Upon the effective date of termination, the Provider will cease to accept Documents (including mail (Certified or Regular)) or Service of Process on behalf of Corporate Creations or United Agent Group or their clients. All mail received after the effective date of termination must be returned to the sender. Any process server attempting to effectuate service with Provider should be rejected and informed that Corporate Creations and/or United Agent Group is no longer accepting service at the Provider's location.
If Provider fails to adhere to agreed service provisions, Computershare reserves the right to terminate this Agreement immediately and seek damages for any resulting losses.
This Agreement shall be governed by and construed in accordance with the laws of the State of New York.
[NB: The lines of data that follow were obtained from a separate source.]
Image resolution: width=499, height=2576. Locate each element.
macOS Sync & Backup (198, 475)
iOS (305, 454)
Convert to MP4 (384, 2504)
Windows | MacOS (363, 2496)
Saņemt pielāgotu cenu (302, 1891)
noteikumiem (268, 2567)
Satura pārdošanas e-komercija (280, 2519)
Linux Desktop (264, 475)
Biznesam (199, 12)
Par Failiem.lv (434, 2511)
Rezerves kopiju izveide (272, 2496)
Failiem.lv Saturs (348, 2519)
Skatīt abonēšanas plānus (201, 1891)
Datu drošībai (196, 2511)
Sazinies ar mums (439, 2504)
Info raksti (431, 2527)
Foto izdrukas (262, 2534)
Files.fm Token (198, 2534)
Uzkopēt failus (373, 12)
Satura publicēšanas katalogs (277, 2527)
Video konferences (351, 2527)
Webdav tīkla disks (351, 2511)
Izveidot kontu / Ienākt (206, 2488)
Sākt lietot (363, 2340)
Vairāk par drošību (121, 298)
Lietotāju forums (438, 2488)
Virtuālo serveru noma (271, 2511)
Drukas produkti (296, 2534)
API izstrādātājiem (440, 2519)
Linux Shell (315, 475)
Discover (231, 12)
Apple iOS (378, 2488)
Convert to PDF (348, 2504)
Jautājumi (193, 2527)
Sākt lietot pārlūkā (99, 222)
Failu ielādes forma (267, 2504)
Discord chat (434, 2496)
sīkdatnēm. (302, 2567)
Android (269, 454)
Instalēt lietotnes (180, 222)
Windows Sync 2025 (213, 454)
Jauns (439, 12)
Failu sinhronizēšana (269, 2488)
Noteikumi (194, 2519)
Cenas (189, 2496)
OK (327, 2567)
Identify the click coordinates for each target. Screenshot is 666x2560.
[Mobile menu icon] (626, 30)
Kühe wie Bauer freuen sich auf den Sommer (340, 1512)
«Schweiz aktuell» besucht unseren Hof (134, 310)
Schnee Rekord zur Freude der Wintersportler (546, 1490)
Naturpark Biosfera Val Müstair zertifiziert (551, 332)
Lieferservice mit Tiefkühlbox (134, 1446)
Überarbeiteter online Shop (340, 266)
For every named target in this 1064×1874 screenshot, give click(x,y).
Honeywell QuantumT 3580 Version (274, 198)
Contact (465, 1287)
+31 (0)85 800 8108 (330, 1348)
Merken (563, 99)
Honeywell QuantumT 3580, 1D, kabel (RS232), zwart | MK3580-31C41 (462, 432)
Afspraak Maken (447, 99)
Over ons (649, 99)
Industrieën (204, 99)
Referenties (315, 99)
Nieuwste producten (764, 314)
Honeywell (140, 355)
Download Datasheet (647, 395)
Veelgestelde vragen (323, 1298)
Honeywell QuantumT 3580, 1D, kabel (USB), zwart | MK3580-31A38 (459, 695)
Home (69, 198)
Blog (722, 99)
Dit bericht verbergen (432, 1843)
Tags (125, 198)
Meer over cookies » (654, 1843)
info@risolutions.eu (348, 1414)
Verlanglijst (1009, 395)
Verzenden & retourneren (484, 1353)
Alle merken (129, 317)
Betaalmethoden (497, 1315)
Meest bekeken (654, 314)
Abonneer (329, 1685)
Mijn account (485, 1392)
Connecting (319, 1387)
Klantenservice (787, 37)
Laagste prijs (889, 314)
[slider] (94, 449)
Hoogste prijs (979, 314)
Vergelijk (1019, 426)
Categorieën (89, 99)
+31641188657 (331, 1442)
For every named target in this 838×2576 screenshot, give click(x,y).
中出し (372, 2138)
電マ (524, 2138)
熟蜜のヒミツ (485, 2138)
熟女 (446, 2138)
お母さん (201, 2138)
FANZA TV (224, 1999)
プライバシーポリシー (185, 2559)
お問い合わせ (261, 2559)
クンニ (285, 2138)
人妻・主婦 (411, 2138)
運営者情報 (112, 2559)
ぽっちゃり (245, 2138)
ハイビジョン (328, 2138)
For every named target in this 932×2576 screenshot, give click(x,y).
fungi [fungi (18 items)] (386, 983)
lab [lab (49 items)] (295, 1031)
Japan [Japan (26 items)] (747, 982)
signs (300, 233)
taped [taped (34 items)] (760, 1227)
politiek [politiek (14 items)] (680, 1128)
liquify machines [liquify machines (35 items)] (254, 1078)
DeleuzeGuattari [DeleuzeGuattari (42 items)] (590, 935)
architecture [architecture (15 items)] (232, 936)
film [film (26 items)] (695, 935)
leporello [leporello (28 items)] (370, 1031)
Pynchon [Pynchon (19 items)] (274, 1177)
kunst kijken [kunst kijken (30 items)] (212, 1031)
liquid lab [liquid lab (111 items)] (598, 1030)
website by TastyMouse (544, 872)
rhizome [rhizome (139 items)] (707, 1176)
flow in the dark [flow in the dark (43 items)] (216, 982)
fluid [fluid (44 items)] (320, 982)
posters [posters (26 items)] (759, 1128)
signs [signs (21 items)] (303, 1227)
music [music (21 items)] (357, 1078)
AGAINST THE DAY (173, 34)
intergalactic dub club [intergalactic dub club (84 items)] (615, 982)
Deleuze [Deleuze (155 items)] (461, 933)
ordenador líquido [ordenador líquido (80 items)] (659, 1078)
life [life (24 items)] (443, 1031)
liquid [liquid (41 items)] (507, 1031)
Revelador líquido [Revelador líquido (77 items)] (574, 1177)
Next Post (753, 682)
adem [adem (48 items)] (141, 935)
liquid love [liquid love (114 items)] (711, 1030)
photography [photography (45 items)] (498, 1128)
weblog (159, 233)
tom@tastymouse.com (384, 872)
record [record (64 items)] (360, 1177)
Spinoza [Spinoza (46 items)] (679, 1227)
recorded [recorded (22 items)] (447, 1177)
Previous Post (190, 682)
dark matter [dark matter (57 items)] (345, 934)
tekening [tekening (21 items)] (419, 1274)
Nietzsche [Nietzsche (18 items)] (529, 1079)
This Agreement constitutes the entire agreement between parties regarding its subject matter and supersedes all prior oral or written agreements or understandings.
Computershare may modify these terms of service from time to time by posting, at the link referenced in the Order, the revised Agreement. Company is responsible for reviewing this Agreement periodically, and continued acceptance of the Services constitutes acknowledgment of and agreement to the terms of service in place at the start of the Renewal Term.